Señor mi Dios, te alabaré para siempre.
La voz de Dios:
- Antiguo Testamento (pacto): Eze. 39:21-29
- Salmo (cántico): 32, 43
- Epístola (carta): Filipenses 4:10-20
- Evangelio (buena noticia): Juan 17:20-26
En busca de la santidad
- Oración: ¿Qué me dice Dios hoy? ¿Cómo responderé?
- Ayuno: ¿Qué puedo negarme hoy (comida, bebida, conductas) como acto de adoración?
- Caridad: ¿Cómo puedo ayudar hoy a alguien necesitado con mi tiempo, dinero o bienes?
Oración final: Salmo 42
1 Como el ciervo brama por las corrientes de agua,
Así mi alma clama por ti, Dios mío.
2 Mi alma tiene sed de Dios, del Dios vivo.
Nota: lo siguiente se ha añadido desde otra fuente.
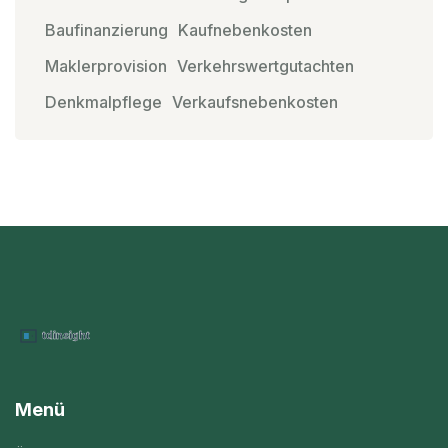
Baufinanzierung
Kaufnebenkosten
Maklerprovision
Verkehrswertgutachten
Denkmalpflege
Verkaufsnebenkosten
Menü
¿Cuando puedo ir y encontrarme con Dios?
3 Mis lágrimas han sido mi alimento.
día y noche,
Mientras la gente me dice todo el día,
“¿Dónde está tu Dios?”
4 Estas cosas las recuerdo
Mientras derramo mi alma:
Cómo solía ir a la casa de Dios
bajo la protección del Poderoso[d]
con gritos de alegría y alabanza
entre la multitud festiva.
5 ¿Por qué, alma mía, te abates?
¿Por qué estás tan perturbado dentro de mí?
Pon tu esperanza en Dios,
Porque aún le alabaré,
mi Salvador y mi Dios.
6 Mi alma está abatida dentro de mí;
Por eso me acordaré de ti
de la tierra del Jordán,
las alturas del Hermón, desde el monte Mizar.
7 Lo profundo llama a lo profundo
en el rugido de tus cascadas;
todas tus olas y rompientes
me han invadido.
8 De día el Señor dirige su amor,
Por la noche su canción está conmigo.
una oración al Dios de mi vida.
9 Yo le digo a Dios mi Roca,
“¿Por qué te has olvidado de mí?
¿Por qué debo andar de luto,
¿oprimidos por el enemigo?”
10 Mis huesos sufren una agonía mortal
Mientras mis enemigos se burlan de mí,
diciéndome todo el día,
“¿Dónde está tu Dios?”
11 ¿Por qué, alma mía, te abates?
¿Por qué estás tan perturbado dentro de mí?
Pon tu esperanza en Dios,
Porque aún le alabaré,
mi Salvador y mi Dios.
¿Qué es la Cuaresma?
La Cuaresma es el tiempo del calendario cristiano que precede a la Pascua. La Cuaresma dura 40 días porque Jesús fue tentado en el desierto durante 40 días antes de su ministerio público. Los israelitas, debido a su desobediencia y rebelión, tuvieron que vagar 40 años por el desierto antes de llegar a la tierra prometida. Moisés pasó 40 días en el Monte Sinaí, en contacto con Dios, recibiendo los Diez Mandamientos. En la Biblia, el número 40 se usa a menudo para indicar un período de preparación y prueba.
En el desierto, nada se esconde. Somos expuestos a Dios. No tenemos nuestras comodidades. Estamos separados de las distracciones comunes. Finalmente, regresaremos a nuestras vidas cuando el tiempo de preparación haya terminado. Centramos nuestra pasión en Dios mientras él nos refina para cumplir su llamado.